General News of Friday, 24 May 2013

Source: Jacob Akwasi Sarkodie

Germany ranked most popular country by Ghanaians

Europes biggest economy Germany is the most popular country in Ghana. According to a new poll Conducted with pollsters GlobeScan and PIPA for the BBC World Service, the poll showed that Germany was most popular in Ghana – where 84 percent of those asked considered it a positive influence on the world stage.

Germany’s popularity in Ghana might also have been shored up by the high number of Ghanaian immigrants in Germany.

*Germany was also polled as the most popular country in the world according to the poll asking people to rate the positive and negative influence of 16 major nations. *

People in 25 countries worldwide were asked to rank 16 countries, as well as the European Union as a whole, as to whether they thought a nation had a “mainly positive” or “mainly negative” influence globally.

.Fifty-nine percent of the 26,000 people asked said they saw Germany as being a “mainly positive” global influence. This is an increase of three points from 2012, when Japan came out on top.

The outcome is three fewer points than last time Germany won, though. In 2011, 61 percent of the world saw it as a “mainly positive” influence. .

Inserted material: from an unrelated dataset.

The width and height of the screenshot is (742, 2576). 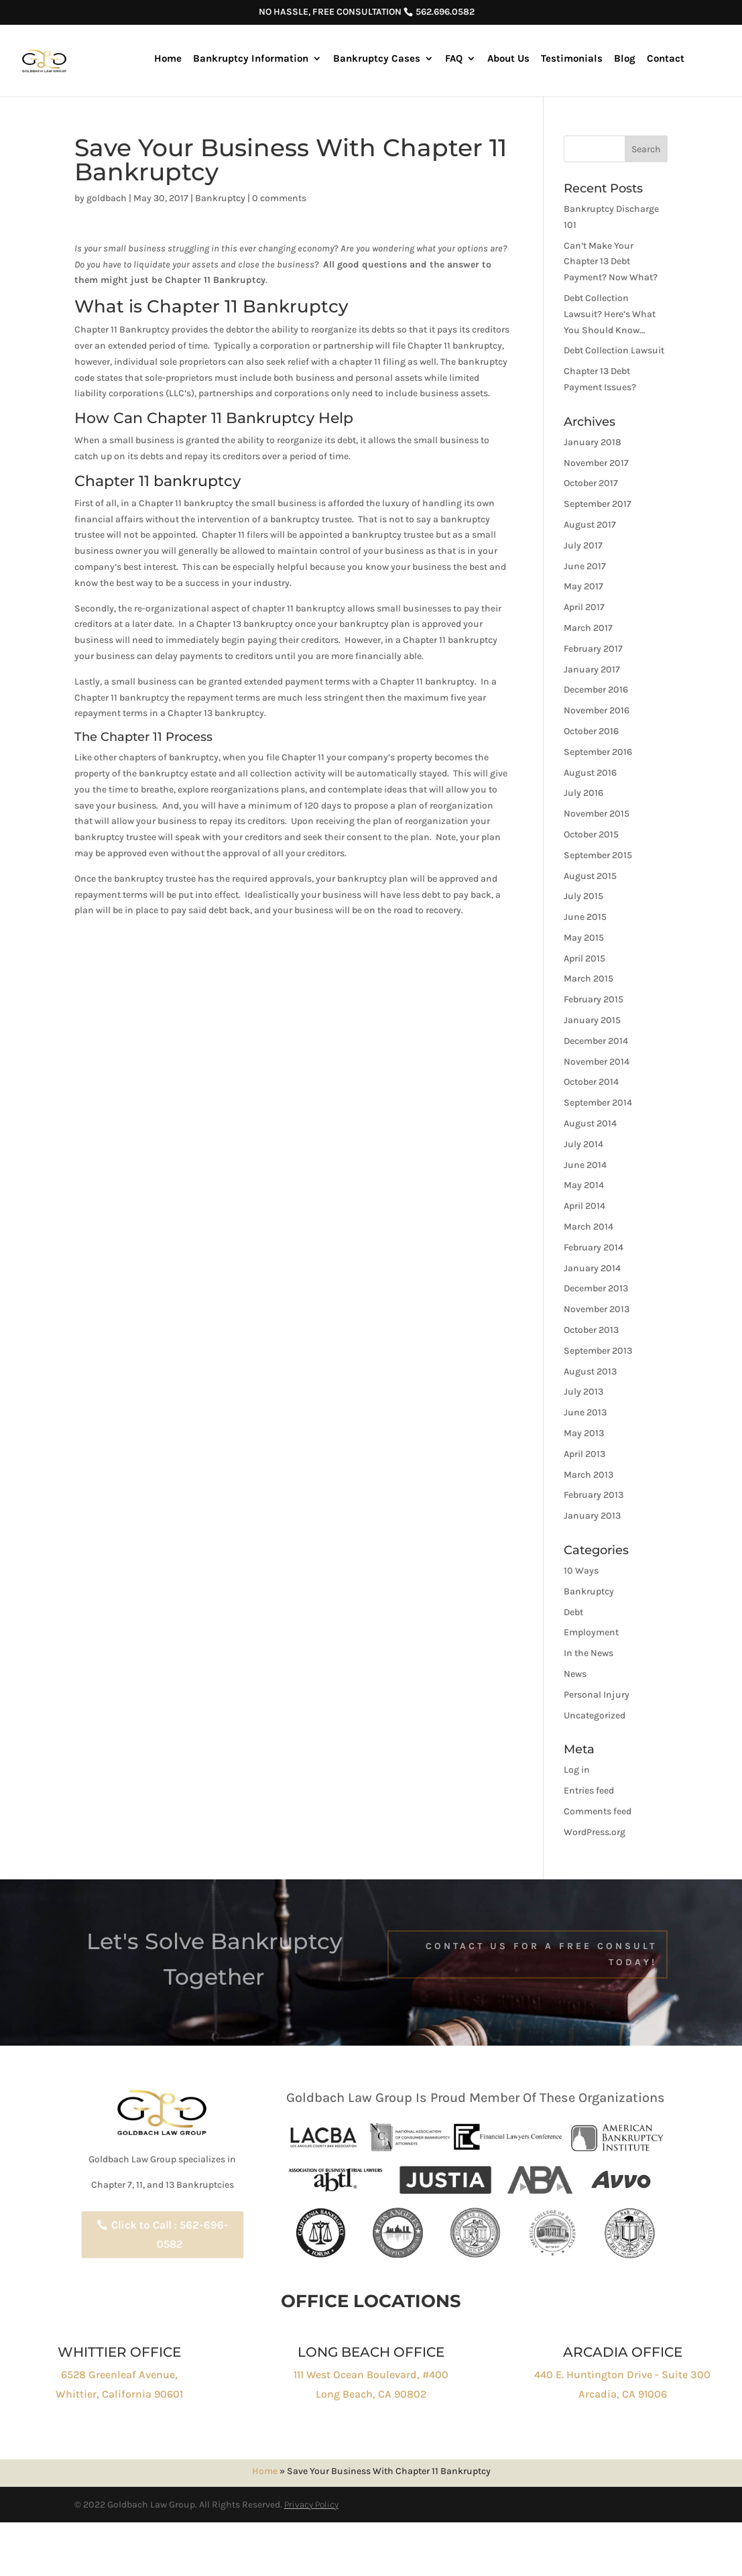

Eighty-one percent of Germany's neighbours in France gave it the thumbs up, as did 76 percent of Austrians asked. Greece, which has been the subject of Germany's strict austerity plans, was the clear exception as the majority had negative feelings towards the country's power.

Iran came in at the bottom with 59 percent viewing it negatively. Following was Pakistan, with 55 percent, then North Korea with 55 percent. Following Germany came Canada and the UK with a joint 55 percent of “mainly positive” votes.

The EU struggled to get positive votes this year, as 49 percent said they saw it as having a good influence, worldwide. Germans seem, the BBC said, to have fallen out of love with it though as positive rating dropped by 14 points to 59 percent from 2012.